Surf! Water contact closures lifted at Imperial Beach, Silver Strand – NBC 7 San Diego

It finally smells like summer in Imperial Beach and Coronado.

School is out, and just in time for the solstice, water contact closures at Imperial Beach and Silver Strand State Beach have been lifted by the County of Health and Environmental Quality Department. San Diego.

At Imperial Beach, the water was full of swimmers, surfers, curious children surveying the shallow waves, and passers-by getting their feet wet. Most people were excited to see the water reopened, but some weren’t ready to jump in yet.

“I wouldn’t go,” said Rene Geleana, who has lived in the area on and off for 17 years with his family. “Honestly, I chose to go to other beaches.”

The water contact closure had been in effect at Imperial Beach since May 17, according to a county spokesperson. While it’s put a damper on eager visitors wanting to see the San Diego area at its best, it’s also weighed on the city’s lifeguards.

“We want clean, fun water, like everyone else,” said captain Jason Lindquist, a 20-year veteran of the agency. “We want to be busy doing warnings and rescues and being in the water. That’s why people wanted this job.

Lindquist shared that lifeguards’ daily duties have changed since the water contact closure began, and that’s not helping their ability to retain staff and attract new hires.

“People don’t really want to work here, do they? You can’t do your job,” Lindquist said. “Your work is no longer going to save people in the water, your work now becomes a regulator and warnings all day.”

He added that there was also a lack of cooperation from some members of the community, with lifeguards being the most affected. Some people walk past the closure signs, remove them, or refuse to come out of the water, creating a hazard for rescuers.

“If we have to go in and rescue someone, it puts the rescuer at risk for a workers’ compensation situation and exposes them,” Lindquist said.

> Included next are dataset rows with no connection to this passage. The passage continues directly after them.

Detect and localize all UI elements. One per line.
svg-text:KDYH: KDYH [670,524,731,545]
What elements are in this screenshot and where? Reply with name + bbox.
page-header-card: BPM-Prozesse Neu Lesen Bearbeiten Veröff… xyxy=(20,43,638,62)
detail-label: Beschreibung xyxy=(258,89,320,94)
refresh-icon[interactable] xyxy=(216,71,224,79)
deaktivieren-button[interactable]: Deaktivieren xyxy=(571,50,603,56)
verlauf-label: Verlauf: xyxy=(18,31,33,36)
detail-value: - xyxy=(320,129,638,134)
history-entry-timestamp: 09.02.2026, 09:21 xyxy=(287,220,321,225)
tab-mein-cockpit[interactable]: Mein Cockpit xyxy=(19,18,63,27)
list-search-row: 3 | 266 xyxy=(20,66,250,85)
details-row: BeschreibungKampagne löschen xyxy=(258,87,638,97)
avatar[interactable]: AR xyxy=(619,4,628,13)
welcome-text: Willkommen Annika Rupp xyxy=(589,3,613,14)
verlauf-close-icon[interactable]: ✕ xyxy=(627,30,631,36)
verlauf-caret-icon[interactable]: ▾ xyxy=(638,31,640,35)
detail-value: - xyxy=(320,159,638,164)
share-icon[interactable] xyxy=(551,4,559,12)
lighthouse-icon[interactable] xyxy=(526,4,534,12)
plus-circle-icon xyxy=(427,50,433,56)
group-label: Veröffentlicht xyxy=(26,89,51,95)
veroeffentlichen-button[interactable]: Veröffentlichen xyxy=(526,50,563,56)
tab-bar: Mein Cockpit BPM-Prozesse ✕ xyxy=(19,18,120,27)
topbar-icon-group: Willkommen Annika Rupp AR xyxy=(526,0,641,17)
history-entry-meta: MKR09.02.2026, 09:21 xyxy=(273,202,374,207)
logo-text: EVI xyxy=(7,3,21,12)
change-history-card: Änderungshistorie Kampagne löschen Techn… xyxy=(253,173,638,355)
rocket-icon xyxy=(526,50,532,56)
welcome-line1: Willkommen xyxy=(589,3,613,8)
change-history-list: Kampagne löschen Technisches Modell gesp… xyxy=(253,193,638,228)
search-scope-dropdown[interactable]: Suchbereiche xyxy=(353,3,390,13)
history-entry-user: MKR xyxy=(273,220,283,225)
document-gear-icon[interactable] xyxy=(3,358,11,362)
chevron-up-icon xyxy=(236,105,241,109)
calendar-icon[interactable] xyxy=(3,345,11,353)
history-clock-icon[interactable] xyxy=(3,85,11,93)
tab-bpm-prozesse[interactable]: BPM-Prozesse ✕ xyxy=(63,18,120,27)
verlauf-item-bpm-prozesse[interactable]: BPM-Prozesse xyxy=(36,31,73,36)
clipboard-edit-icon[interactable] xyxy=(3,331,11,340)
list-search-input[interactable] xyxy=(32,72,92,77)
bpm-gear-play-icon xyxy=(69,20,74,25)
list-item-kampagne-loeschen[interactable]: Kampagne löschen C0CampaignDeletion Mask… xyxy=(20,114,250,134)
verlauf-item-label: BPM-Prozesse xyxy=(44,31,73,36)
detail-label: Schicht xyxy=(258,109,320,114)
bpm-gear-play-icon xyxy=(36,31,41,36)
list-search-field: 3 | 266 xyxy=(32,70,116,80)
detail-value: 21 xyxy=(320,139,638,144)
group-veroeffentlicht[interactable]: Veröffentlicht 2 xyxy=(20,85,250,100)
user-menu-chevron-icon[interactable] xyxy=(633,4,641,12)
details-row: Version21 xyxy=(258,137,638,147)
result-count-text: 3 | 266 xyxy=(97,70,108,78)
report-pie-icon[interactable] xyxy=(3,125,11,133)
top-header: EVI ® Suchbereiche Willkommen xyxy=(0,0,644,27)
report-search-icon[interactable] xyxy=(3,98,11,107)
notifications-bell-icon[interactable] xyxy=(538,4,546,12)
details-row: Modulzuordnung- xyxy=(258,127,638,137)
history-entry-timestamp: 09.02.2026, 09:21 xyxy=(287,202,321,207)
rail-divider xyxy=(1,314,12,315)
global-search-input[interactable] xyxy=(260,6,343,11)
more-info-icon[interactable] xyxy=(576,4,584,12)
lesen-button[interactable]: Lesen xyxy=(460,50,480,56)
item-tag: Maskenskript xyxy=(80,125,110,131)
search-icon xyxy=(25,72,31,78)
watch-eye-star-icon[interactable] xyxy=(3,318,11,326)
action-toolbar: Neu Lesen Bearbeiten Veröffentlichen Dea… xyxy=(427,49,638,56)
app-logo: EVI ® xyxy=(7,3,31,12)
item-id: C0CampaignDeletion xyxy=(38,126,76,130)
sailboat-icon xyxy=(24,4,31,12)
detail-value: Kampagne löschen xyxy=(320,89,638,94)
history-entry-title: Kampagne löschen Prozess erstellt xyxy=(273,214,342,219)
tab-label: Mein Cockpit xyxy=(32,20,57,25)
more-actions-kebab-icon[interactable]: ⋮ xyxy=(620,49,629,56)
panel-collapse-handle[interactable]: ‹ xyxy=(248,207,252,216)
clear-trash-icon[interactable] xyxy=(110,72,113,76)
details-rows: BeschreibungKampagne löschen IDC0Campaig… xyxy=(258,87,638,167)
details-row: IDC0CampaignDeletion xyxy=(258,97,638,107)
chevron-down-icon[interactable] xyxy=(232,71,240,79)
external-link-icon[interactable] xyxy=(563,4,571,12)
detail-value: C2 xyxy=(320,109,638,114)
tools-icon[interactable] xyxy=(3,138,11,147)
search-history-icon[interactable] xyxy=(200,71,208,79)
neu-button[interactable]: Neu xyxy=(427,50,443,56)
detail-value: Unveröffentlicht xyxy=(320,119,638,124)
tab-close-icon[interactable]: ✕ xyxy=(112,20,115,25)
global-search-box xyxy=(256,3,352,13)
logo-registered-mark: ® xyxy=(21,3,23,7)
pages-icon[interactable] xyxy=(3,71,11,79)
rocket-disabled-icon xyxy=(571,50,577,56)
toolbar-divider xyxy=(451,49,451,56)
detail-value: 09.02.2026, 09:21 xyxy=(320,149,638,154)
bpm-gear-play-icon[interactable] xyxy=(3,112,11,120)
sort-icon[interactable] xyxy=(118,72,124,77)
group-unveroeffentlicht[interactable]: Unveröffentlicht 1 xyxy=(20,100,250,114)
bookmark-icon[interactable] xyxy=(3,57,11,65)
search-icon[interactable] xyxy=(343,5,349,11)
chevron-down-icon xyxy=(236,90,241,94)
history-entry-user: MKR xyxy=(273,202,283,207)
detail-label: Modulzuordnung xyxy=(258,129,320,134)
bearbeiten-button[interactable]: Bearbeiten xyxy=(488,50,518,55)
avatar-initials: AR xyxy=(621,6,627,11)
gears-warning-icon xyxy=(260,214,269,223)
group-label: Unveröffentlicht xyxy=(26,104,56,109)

Water contact closure occurs when bacteria levels in a certain frequently tested area exceed the state limit and can cause illness. Previously, tests took days to reveal water quality results, but now the county has a new same-day testing method.

“The old test often failed to detect the presence of sewage markers,” said Vice President Nora Vargas, county supervisor for the district that includes Imperial Beach. “It sounds a bit complex, but it’s what’s been in our water for years.”

Vargas acknowledged that the problem of contaminated water near the Tijuana River Valley has been an ongoing problem for decades and that she is trying to address it.

“What I don’t want to do is I don’t want it to be, ‘do our businesses and our tourism need to be strong and able to survive in competition with the safety and well-being of our communities?'” Vargas said. “It shouldn’t be one or the other, so we’re going to find some common ground so we can have both.”

While some swimmers were hesitant to dive in Tuesday, a University of San Diego ocean expert said he understands people wanting to be safe, but the decision to turn the water on and off is not taken lightly.

“With the review they have and the way they are careful to do the analysis, if they open today they are confident the numbers are safe,” said Michel Boudrias, Ph.D., Associate Professor of Environmental Sciences and Ocean Sciences.

As for Silver Strand, it has been closed less often than Imperial Beach since the beginning of May. Silver Strand’s longest streak in May was 11 days from May 17-28, according to a county spokesperson. The county met with relevant jurisdictions, including Imperial Beach, on Tuesday and said in a statement sent to NBC 7: “County and Imperial Beach officials expressed their mutual goals of protecting public health and working to opening of the beaches for the community to enjoy. The county will continue to engage with other stakeholders because inclusive community engagement is an important part of everything we do. »

The statement also said, in part, “The introduction of the new water testing method to our region was a collaborative effort with the county (DEHQ and public health departments), the US EPA , the CDPH, the Southern California Coastal Waters Research Project, and the State Water Resources Control Commission. The ddPCR test method was researched and implemented based on community feedback for faster and more accurate water quality information. It took nearly a decade of testing, pilots, research, state law changes, and approvals to deliver to the community.

The shoreline south of Imperial Beach to the U.S.-Mexico border remains closed, according to the county’s water quality dashboard. This closure has been effective since December 2021.